[DATA RECORDS]:
[Start of section]

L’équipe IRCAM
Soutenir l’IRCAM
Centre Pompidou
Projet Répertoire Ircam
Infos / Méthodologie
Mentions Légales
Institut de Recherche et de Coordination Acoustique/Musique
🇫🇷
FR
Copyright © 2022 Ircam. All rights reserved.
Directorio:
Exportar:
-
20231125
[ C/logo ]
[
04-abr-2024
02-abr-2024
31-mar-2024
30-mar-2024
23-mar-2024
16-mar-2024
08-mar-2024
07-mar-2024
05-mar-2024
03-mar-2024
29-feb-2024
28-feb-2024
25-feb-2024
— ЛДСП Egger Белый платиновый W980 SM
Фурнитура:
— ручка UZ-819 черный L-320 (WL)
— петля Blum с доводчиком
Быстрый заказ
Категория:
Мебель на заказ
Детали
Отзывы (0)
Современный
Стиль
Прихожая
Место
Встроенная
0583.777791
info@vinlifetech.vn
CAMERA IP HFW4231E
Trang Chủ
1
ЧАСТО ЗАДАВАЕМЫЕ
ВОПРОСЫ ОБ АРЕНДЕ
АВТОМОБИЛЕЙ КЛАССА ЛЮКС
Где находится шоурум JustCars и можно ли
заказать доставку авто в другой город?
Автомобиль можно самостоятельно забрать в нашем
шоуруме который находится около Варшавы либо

[End of section]
[Start of section]

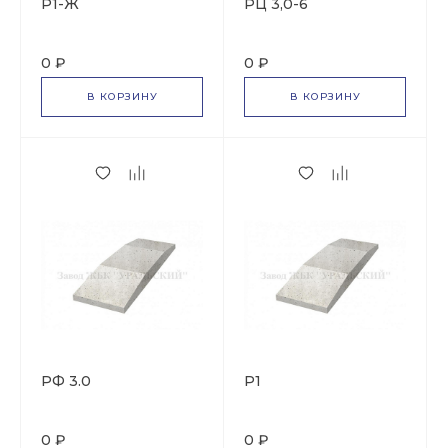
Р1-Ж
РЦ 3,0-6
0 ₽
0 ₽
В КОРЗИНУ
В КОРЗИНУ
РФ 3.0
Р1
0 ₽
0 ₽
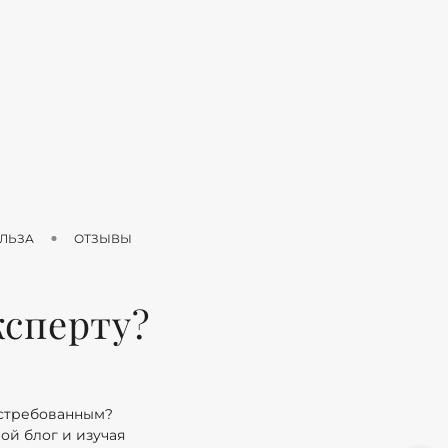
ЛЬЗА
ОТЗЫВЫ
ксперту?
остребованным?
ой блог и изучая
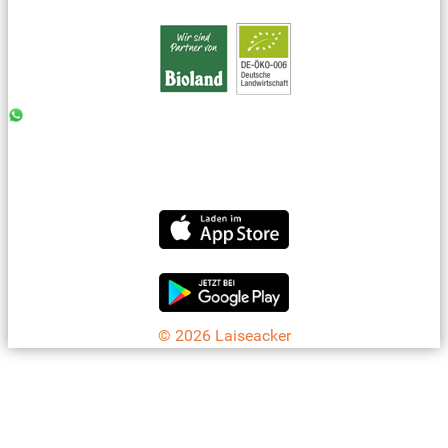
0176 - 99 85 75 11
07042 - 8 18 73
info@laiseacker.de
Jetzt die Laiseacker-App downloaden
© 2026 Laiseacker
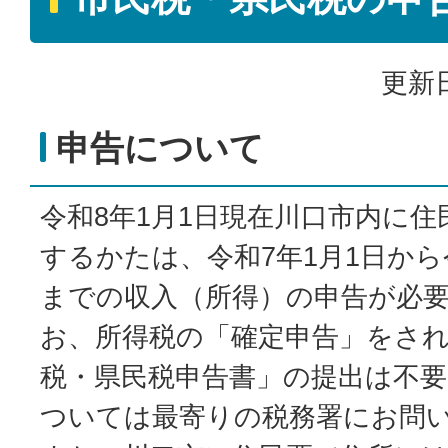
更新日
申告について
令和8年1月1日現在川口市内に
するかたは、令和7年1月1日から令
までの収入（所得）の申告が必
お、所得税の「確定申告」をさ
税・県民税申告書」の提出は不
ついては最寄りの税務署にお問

[End of section]
[Start of section]

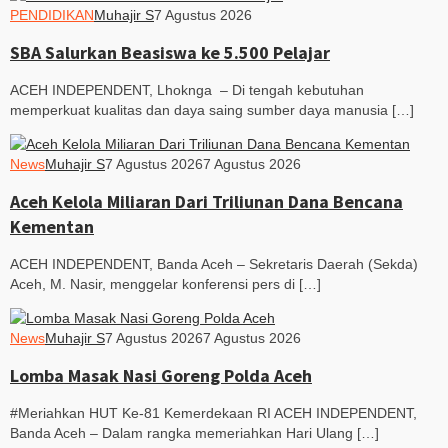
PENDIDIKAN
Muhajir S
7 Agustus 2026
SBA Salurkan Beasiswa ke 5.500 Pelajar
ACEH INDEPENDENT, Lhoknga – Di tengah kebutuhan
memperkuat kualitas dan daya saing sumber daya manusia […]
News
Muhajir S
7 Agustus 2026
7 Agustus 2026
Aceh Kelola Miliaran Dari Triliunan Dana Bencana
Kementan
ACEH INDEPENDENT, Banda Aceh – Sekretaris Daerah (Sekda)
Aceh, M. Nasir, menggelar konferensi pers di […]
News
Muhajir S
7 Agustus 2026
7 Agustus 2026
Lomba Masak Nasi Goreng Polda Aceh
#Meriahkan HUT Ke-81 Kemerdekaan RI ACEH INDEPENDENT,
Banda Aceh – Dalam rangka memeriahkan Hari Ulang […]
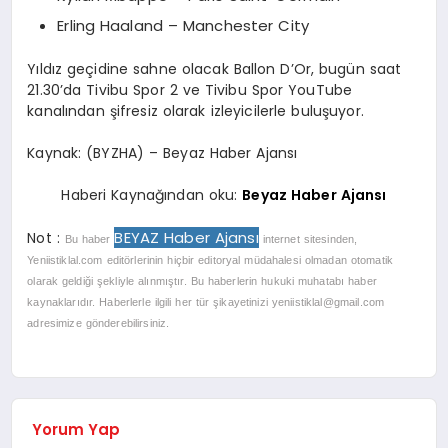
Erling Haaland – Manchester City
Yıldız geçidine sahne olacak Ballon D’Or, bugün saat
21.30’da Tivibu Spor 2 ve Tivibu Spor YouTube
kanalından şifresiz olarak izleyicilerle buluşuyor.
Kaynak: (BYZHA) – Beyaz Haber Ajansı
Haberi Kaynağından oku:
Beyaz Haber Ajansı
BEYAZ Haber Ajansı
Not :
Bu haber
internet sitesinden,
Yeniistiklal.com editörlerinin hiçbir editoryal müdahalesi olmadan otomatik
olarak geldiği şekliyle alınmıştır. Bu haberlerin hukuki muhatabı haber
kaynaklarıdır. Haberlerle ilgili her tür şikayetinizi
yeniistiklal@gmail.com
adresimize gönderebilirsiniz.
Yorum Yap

[End of section]

[EXERCISE GOAL]: Scan the lines above, and whenever one holds the string "находится", copy it.

[EXERCISE RESPONSE]:
Где находится шоурум JustCars и можно ли
шоуруме который находится около Варшавы либо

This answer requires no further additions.